La salle du restaurant. | Les Roches Blanches

Pas de menu, carte de 90 à 120 euros.

Côté vins, belle carte de Bordeaux Château Lynch-Bages de 1999 à 390 euros, agréable rosé du Lubéron (45 euros).

Aux Petites Canailles, cuisine locale: salade niçoise au thon (16 euros), tartare de poissons du jour (19 euros), spaghetti au pesto de basilic (21 euros), pan bagnat au thon (21 euros).

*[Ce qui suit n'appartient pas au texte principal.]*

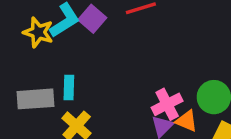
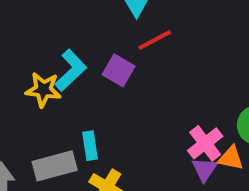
purple square: (92, 19) -> (119, 70), moved

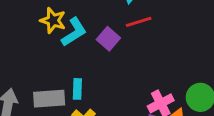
yellow star: (43, 90) -> (53, 20), moved

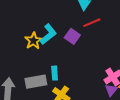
yellow star: (53, 20) -> (33, 41), moved, turned 30

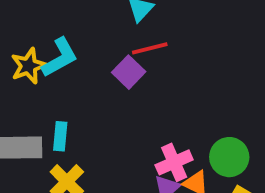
purple square: (72, 36) -> (129, 72), moved

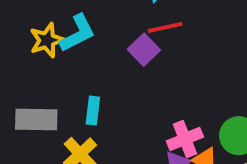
cyan rectangle: (60, 136) -> (93, 111), moved

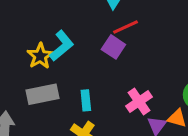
gray rectangle: (36, 119) -> (43, 94), moved
pink cross: (185, 139) -> (139, 101), moved

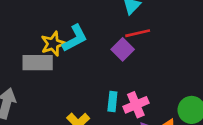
gray rectangle: (43, 94) -> (38, 63), moved
cyan rectangle: (86, 100) -> (112, 101), moved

Le restaurant le Loup Bar. | Didier Delmas

Au Loup Bar, sur le bassin de nage de la mer, il est possible de déguster un roll au homard en mayonnaise relevée, étonnante création goûteuse (28 euros), le tartare de daurade (24 euros), des mezzes (12 euros) et la tarte tropézienne (12 euros).

Au Loup Bar, mezzes au choix, poivrons marinés, salade d'aubergines fumées, herbes fraîches, taboulé de quinoa et avocat grillé. | Les Roches Blanches

Situation rêvée sur la mer, brasse et crawl entre deux plats: une adresse qui vaut le voyage.

9, avenue des Calanques - 13260 Cassis. Tél.: 04 42 01 09 30. Chambres à partir de 390 euros, petit déjeuner à 30 euros, parking gardé.